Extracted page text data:

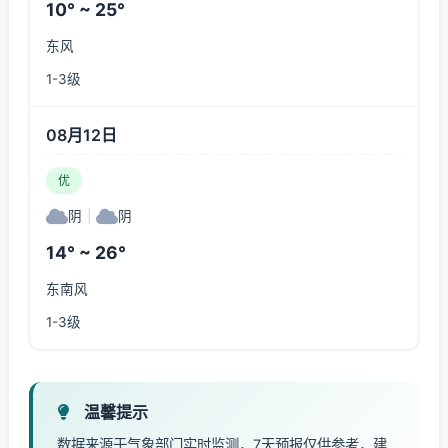
10° ~ 25°
东风
1-3级
08月12日
优
阴
|
阴
14° ~ 26°
东南风
1-3级
温馨提示
数据来源于气象部门实时监测，7天预报仅供参考，建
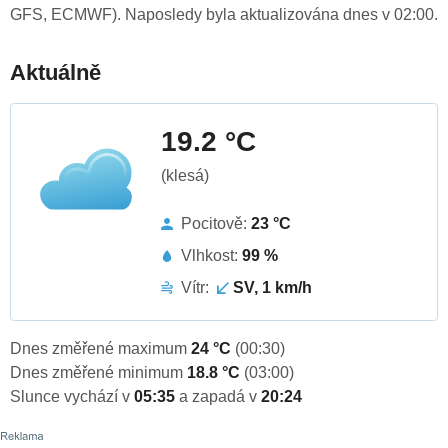
GFS, ECMWF). Naposledy byla aktualizována dnes v 02:00.
Aktuálně
19.2 °C
(klesá)
Pocitově:
23 °C
Vlhkost:
99 %
Vítr:
SV, 1 km/h
Dnes změřené maximum
24 °C
(00:30)
Dnes změřené minimum
18.8 °C
(03:00)
Slunce vychází v
05:35
a zapadá v
20:24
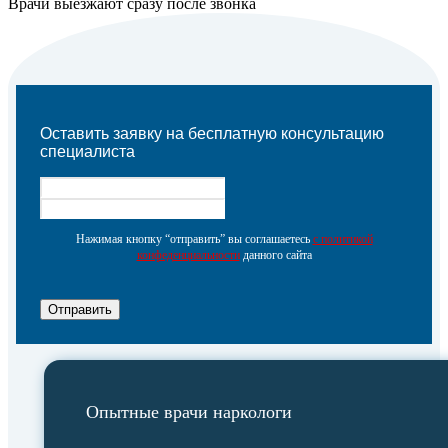
Врачи выезжают сразу после звонка
Оставить заявку на бесплатную консультацию
специалиста
Нажимая кнопку “отправить” вы соглашаетесь
с политикой
конфеденциальности
данного сайта
Отправить
Опытные врачи наркологи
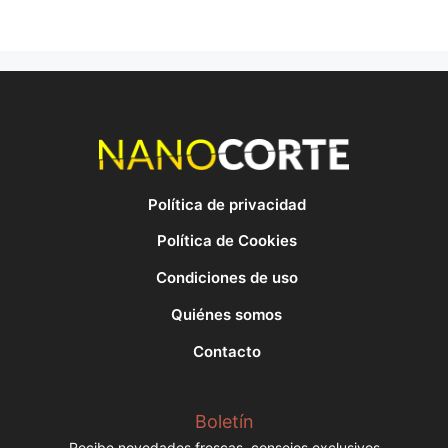
Política de privacidad
Política de Cookies
Condiciones de uso
Quiénes somos
Contacto
Boletín
Recibe novedades frescas, consejos exclusivos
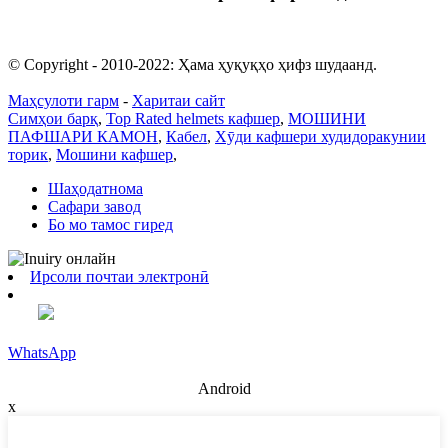
rachel@dunyuan.com
© Copyright - 2010-2022: Ҳама ҳуқуқҳо ҳифз шудаанд.
Маҳсулоти гарм
-
Харитаи сайт
Симҳои барқ
,
Top Rated helmets кафшер
,
МОШИНИ
ПАФШАРИ КАМОН
,
Кабел
,
Хӯди кафшери худидоракунии
торик
,
Мошини кафшер
,
Шаҳодатнома
Сафари завод
Бо мо тамос гиред
Ирсоли почтаи электронӣ
WhatsApp
Android
x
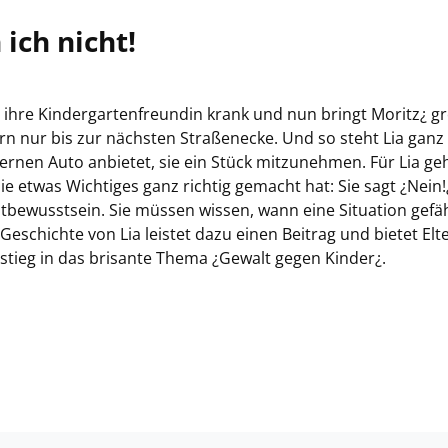
ich nicht!
ist ihre Kindergartenfreundin krank und nun bringt Moritz¿ g
rn nur bis zur nächsten Straßenecke. Und so steht Lia ganz
bernen Auto anbietet, sie ein Stück mitzunehmen. Für Lia geh
ie etwas Wichtiges ganz richtig gemacht hat: Sie sagt ¿Nein!¿
tbewusstsein. Sie müssen wissen, wann eine Situation gefäh
 Geschichte von Lia leistet dazu einen Beitrag und bietet Elt
stieg in das brisante Thema ¿Gewalt gegen Kinder¿.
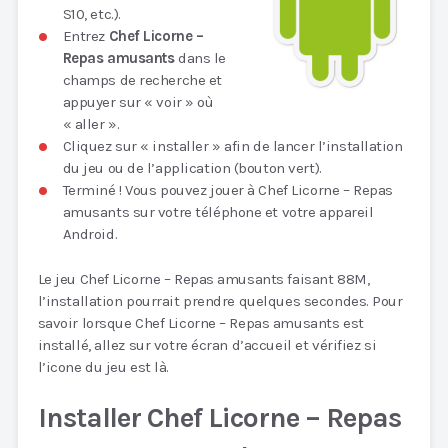
S10, etc.).
Entrez
Chef Licorne –
Repas amusants
dans le
champs de recherche et
appuyer sur « voir » où
« aller ».
Cliquez sur « installer » afin de lancer l’installation
du jeu ou de l’application (bouton vert).
Terminé ! Vous pouvez jouer à Chef Licorne – Repas
amusants sur votre téléphone et votre appareil
Android.
Le jeu Chef Licorne – Repas amusants faisant 88M,
l’installation pourrait prendre quelques secondes. Pour
savoir lorsque Chef Licorne – Repas amusants est
installé, allez sur votre écran d’accueil et vérifiez si
l’icone du jeu est là.
Installer Chef Licorne – Repas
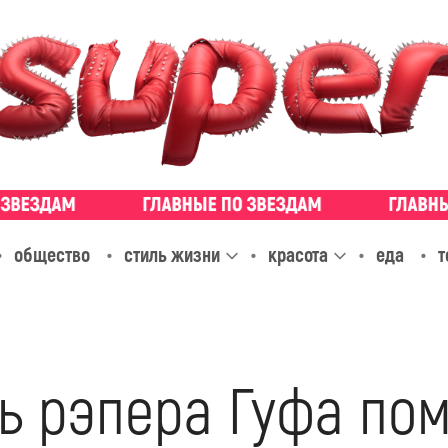
общество
стиль жизни
красота
еда
т
ь рэпера Гуфа по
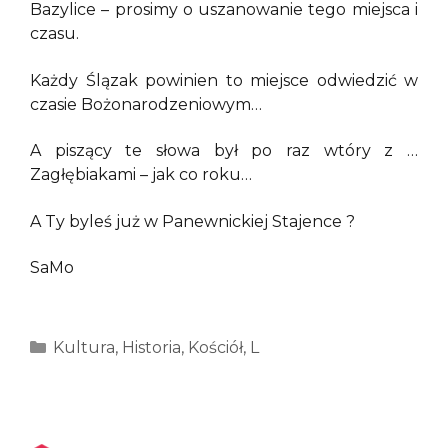
Bazylice – prosimy o uszanowanie tego miejsca i
czasu.
Każdy Ślązak powinien to miejsce odwiedzić w
czasie Bożonarodzeniowym…
A piszący te słowa był po raz wtóry z …
Zagłębiakami – jak co roku…
A Ty byleś już w Panewnickiej Stajence ?
SaMo
Kategorie
Kultura
,
Historia
,
Kościół
,
L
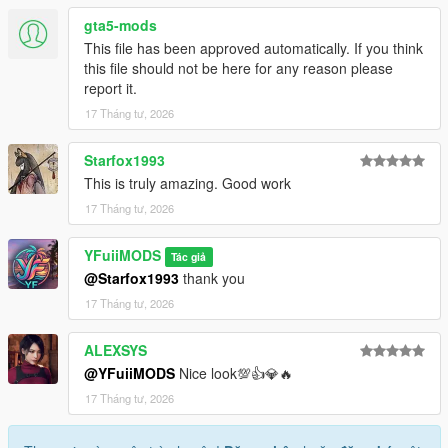
gta5-mods
This file has been approved automatically. If you think
this file should not be here for any reason please
report it.
17 Tháng tư, 2026
Starfox1993
This is truly amazing. Good work
17 Tháng tư, 2026
YFuiiMODS
Tác giả
@Starfox1993
thank you
17 Tháng tư, 2026
ALEXSYS
@YFuiiMODS
Nice look💯👍💎🔥
17 Tháng tư, 2026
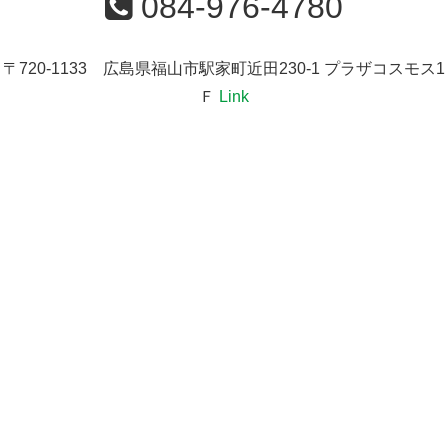
084-976-4780
〒720-1133 広島県福山市駅家町近田230-1 プラザコスモス1
Ｆ
Link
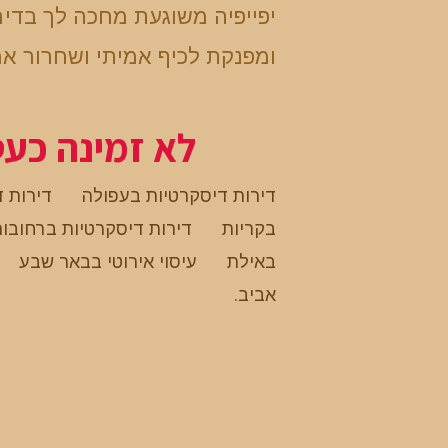
יפייפיה משוגעת מחכה לך בדי
ומפנקת לכיף אמיתי ושחרור א
לא זמינה כע
דירות דיסקרטיות בעפולה
דירות 
בקריות
דירות דיסקרטיות ברחובו
באילת
עיסוי אירוטי בבאר שבע
אביב
.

__WORK REQUEST__. Find the word "דיסקרטיות" in the records and pull out each line that has it.

__YOUR RESPONSE__.
דירות דיסקרטיות בעפולה
דירות דיסקרטיות ברחובו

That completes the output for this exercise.